Abstract
Drug reaction with eosinophilia and systemic symptoms (DRESS) syndrome is a severe T-cell–mediated adverse cutaneous reaction characterized by rash, fever, and visceral involvement following prolonged drug use. It is rarely induced by proton pump inhibitors, with no prior reports documenting pharmacist-identified pantoprazole-related DRESS syndrome and subsequent intervention. A female in her early 60s (Han Chinese ethnicity) was admitted to the intensive care unit of Xiangtan Central Hospital (Xiangtan, China) in mid-2024 for thoracoabdominal pain caused by a fall, and pantoprazole was initiated for stress ulcer prophylaxis on the hospital day 2. Twenty-six days after pantoprazole initiation, the patient developed diffuse macular erythema with desquamation, and her eosinophil percentage increased from 0.5% to 7.8% after 2 days of rash onset. The clinical pharmacist initially suspected meropenem hypersensitivity and recommended discontinuation of this agent; however, 5 days after the onset of rash, leucopenia was observed with the eosinophil percentage peaking at 18.4%, and subsequent discontinuation of pantoprazole resulted in defervescence within 48 h, gradual resolution of the rash, and normalization of blood counts within approximately 10 days of drug cessation. Despite the complex pathophysiology and diagnostic challenges associated with DRESS syndrome, the pharmacist’s identification of the suspected drug and targeted intervention achieved favorable outcomes, providing clinical reference for further research on DRESS syndrome.
Keywords
Introduction
Drug-induced hypersensitivity syndrome (DiHS), also referred to as drug reaction with eosinophilia and systemic symptoms (DRESS) syndrome, is a severe adverse drug reaction (ADR). 1 The clinical manifestations of this condition include fever, extensive rash, concurrent damage to internal organs, lymph node enlargement, eosinophilia, and atypical lymphocyte proliferation. 2 This potentially life-threatening ADR affects patients of all ages, with an incidence ranging from 1/100,000 to 1/1000. In the absence of prompt diagnosis and active treatment, the mortality rate can reach 10%–20%. 3 The core principles of DRESS syndrome management involve immediate discontinuation of the suspected drug, adequate nutritional support, immunosuppressive therapy (particularly systemic corticosteroids and, in selected cases, other immunosuppressive agents), and individualized treatment regimens tailored to the patient's clinical condition. 4 Recent studies have shown that early stratification using the DiHS/DRESS severity score facilitates the identification of refractory cases. 5 Long-term follow-up is critical because late autoimmune complications may develop up to 3 years after the initial DRESS syndrome episode, whereas the initial drug reaction typically occurs 2–8 weeks after exposure. 6
Pantoprazole is a next-generation proton pump inhibitor (PPI), developed after omeprazole and lansoprazole, and belongs to the bis-anthraquinone benzimidazole class. 7 Differences in the substituents on its pyridine and benzimidazole rings distinguish its biochemical, pharmacokinetic, and pharmacological properties from those of omeprazole and lansoprazole, resulting in stronger selectivity and specificity.8,9 Pantoprazole inhibits gastric acid secretion by covalently binding to two sites of the hydrogen potassium adenosine triphosphatase (H+/K+-ATP) enzyme system in gastric parietal cells.

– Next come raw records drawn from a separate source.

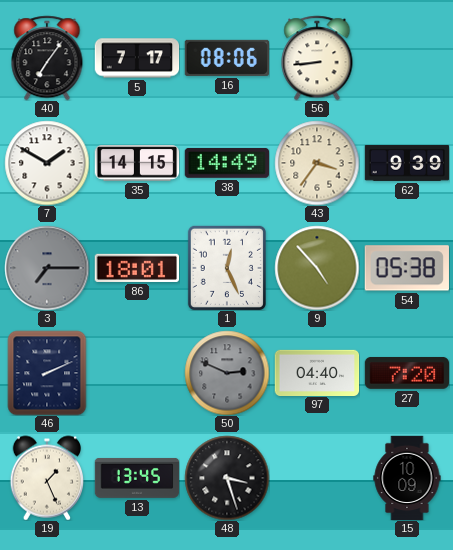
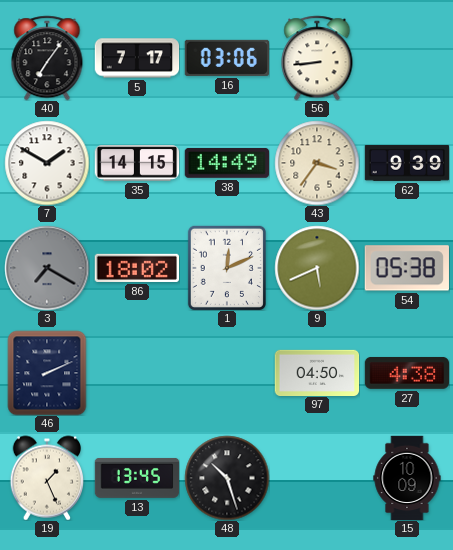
16: 08:06 -> 03:06
3: 7:15 -> 7:20
86: 18:01 -> 18:02
1: 12:26 -> 12:11
9: 4:53 -> 5:41
50: 2:49 -> none
97: 04:40 -> 04:50
27: 7:20 -> 4:38
48: 3:27 -> 10:27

In addition to suppressing gastric acid, it reduces gastric juice volume, inhibits pepsin secretion and activity, and impedes Helicobacter pylori proliferation. Clinically, pantoprazole is used to treat various gastrointestinal disorders, including gastric and duodenal ulcers, moderate-to-severe reflux esophagitis, and Zollinger–Ellison syndrome; it is also combined with other drugs for H. pylori eradication. 10 Common adverse reactions associated with pantoprazole use include dizziness, insomnia, drowsiness, nausea, diarrhea, constipation, rash, and myalgia, whereas the incidence of severe ADRs is relatively low. Long-term use of PPIs is also associated with multiple adverse effects, including osteoporosis, chronic kidney disease, increased risk of pneumonia, and elevated risk of Clostridioides difficile infection. 11
This report describes a case of possible pantoprazole-induced DRESS syndrome identified by a clinical pharmacist. Symptoms emerged 26 days after initiation of drug administration. Following the pharmacist's identification of pantoprazole as the suspected causative drug and subsequent discontinuation of the drug after consultation with clinicians, the patient's rash subsided and eosinophil (EOS) count decreased significantly. To the best of our knowledge, this is the first report of pharmacist-led identification of PPI-induced DRESS syndrome. Additionally, this study provides the first review of case reports on DiHS/DRESS syndrome induced by PPIs.
Case report
The reporting of this case conforms to the Case Report (CARE) guidelines. 12 Written informed consent was obtained from the patient for treatment and case publication, and all patients details have been deidentified to protect anonymity.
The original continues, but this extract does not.